## BRIEF
Every entry in the data that follows should come back exactly, pictures aside.
"""
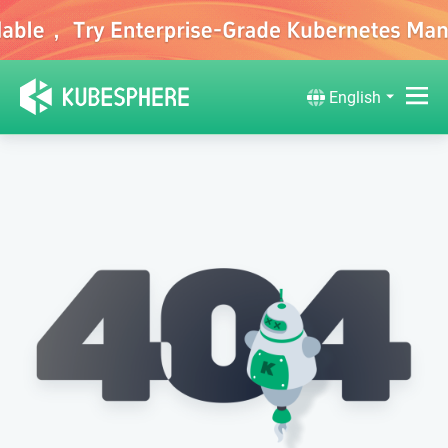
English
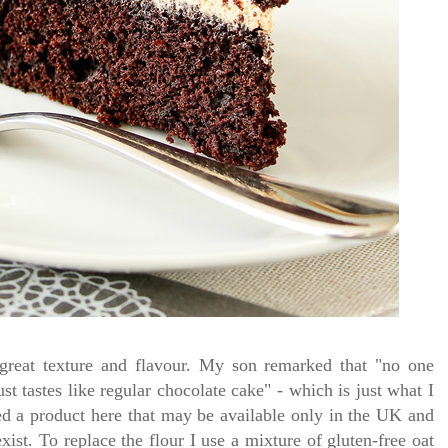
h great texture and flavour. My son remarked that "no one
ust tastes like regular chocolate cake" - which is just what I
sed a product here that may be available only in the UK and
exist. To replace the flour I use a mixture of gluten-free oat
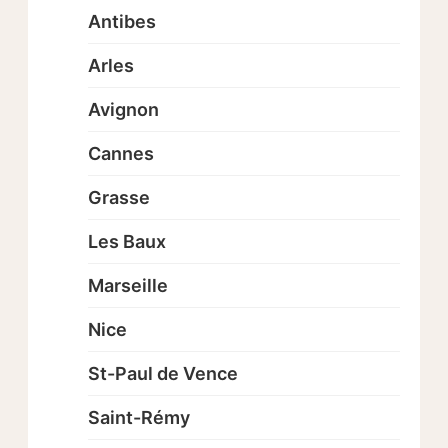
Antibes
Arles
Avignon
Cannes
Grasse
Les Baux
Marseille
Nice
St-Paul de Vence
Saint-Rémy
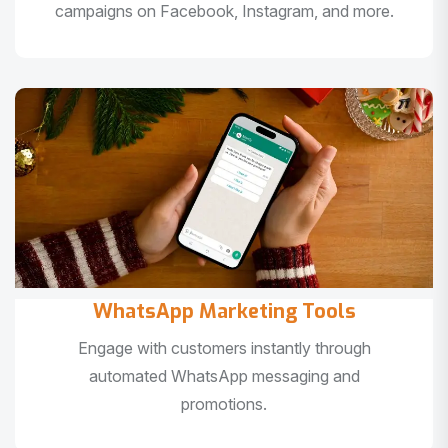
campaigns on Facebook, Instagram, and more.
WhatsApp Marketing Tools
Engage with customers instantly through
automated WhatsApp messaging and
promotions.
"""
## REPLY
English
h great texture and flavour. My son remarked that "no one
ust tastes like regular chocolate cake" - which is just what I
sed a product here that may be available only in the UK and
exist. To replace the flour I use a mixture of gluten-free oat
Antibes
Arles
Avignon
Cannes
Grasse
Les Baux
Marseille
Nice
St-Paul de Vence
Saint-Rémy
campaigns on Facebook, Instagram, and more.
WhatsApp Marketing Tools
Engage with customers instantly through
automated WhatsApp messaging and
promotions.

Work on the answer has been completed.